How wonderful if the library endowment could help fund innovative programs like the one here at my elementary school! Keep in mind that the overwhelming majority of school libraries lack the resources to replicate what I’m doing here. I still don’t have enough. And the resources I have I really had to scramble to find. Not every school librarian has the skills and time to draw small grants as I did through the DonorsChoose.org site. The endowment could help augment scarce tax money. Among other things, it could help pay for badly needed renovations of the kind that my school was lucky enough to be able to enjoy with a grant from the Donner Foundation. See the video below to understand what a difference more funds can make in the lives of children. It is amazing to watch how suddenly their library had become so much more inviting as a place to read and learn!
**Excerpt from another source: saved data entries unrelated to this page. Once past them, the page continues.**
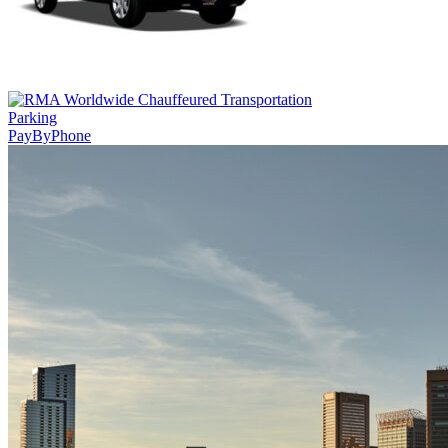
Parking
PayByPhone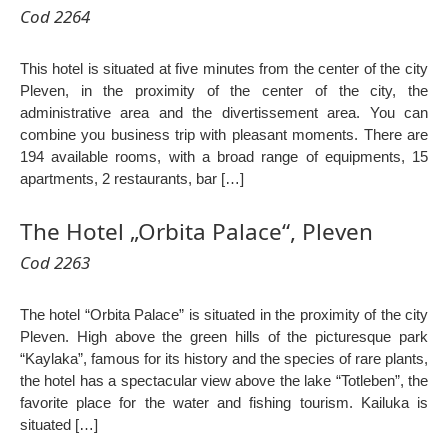
Cod 2264
This hotel is situated at five minutes from the center of the city
Pleven, in the proximity of the center of the city, the
administrative area and the divertissement area. You can
combine you business trip with pleasant moments. There are
194 available rooms, with a broad range of equipments, 15
apartments, 2 restaurants, bar […]
The Hotel „Orbita Palace“, Pleven
Cod 2263
The hotel “Orbita Palace” is situated in the proximity of the city
Pleven. High above the green hills of the picturesque park
“Kaylaka”, famous for its history and the species of rare plants,
the hotel has a spectacular view above the lake “Totleben”, the
favorite place for the water and fishing tourism. Kailuka is
situated […]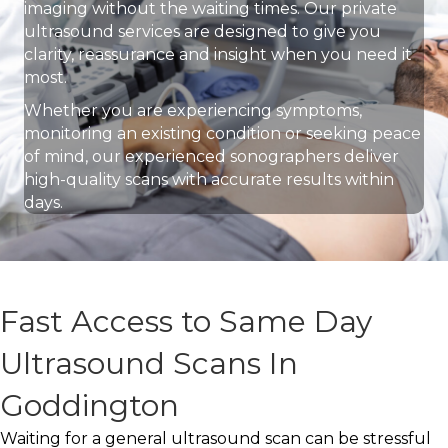
imaging without the waiting times. Our private
ultrasound services are designed to give you
clarity, reassurance and insight when you need it
most.
Whether you are experiencing symptoms,
monitoring an existing condition or seeking peace
of mind, our experienced sonographers deliver
high-quality scans with accurate results within
days.
Fast Access to Same Day
Ultrasound Scans In
Goddington
Waiting for a general ultrasound scan can be stressful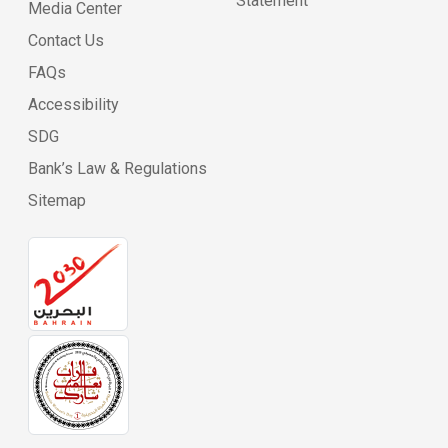
Statement
Media Center
Contact Us
FAQs
Accessibility
SDG
Bank’s Law & Regulations
Sitemap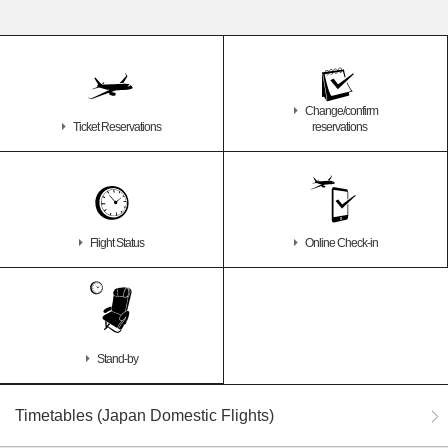
Change/confirm
Ticket Reservations
reservations
Flight Status
Online Check-in
Stand-by
Timetables (Japan Domestic Flights)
For school librarians, I have become active on many fronts but truthfully don’t have a clear plan on how to best call attention to our plight. Recently I read a study by a famous think tank regarding the changes in the form and function of public libraries. What I found most stunning is that a key component was never mentioned—how will the public learn to navigate these services? As Web applications become more complicated and wider in range, how can we ensure that the public knows what is available and that they have the skills and confidence to use it? Our children need librarians in their schools. They need to learn how to find, use, and evaluate resources. If they don’t, they may never know that feeling of empowerment, or the important role libraries play in our community in fostering lifelong learning and providing free information to all citizens regardless of their status or ability. A national library endowment could help address those issues.
Libraries are changing to meet modern demands, but the need will always exist for well-staffed school libraries, on site and well integrated with the rest of the schools. The benefits are already well known in areas ranging from reading abilities to test scores and general scholastic achievement. If enough public money won’t be available, we must come up with other ways to preserve and protect our K-12 and public libraries. LibraryEndowment.org’s efforts to find new paths for funding are exciting. Philanthropists and others in a position to make a difference need to understand the harm that underfunding of libraries will do to us as a society in the long run.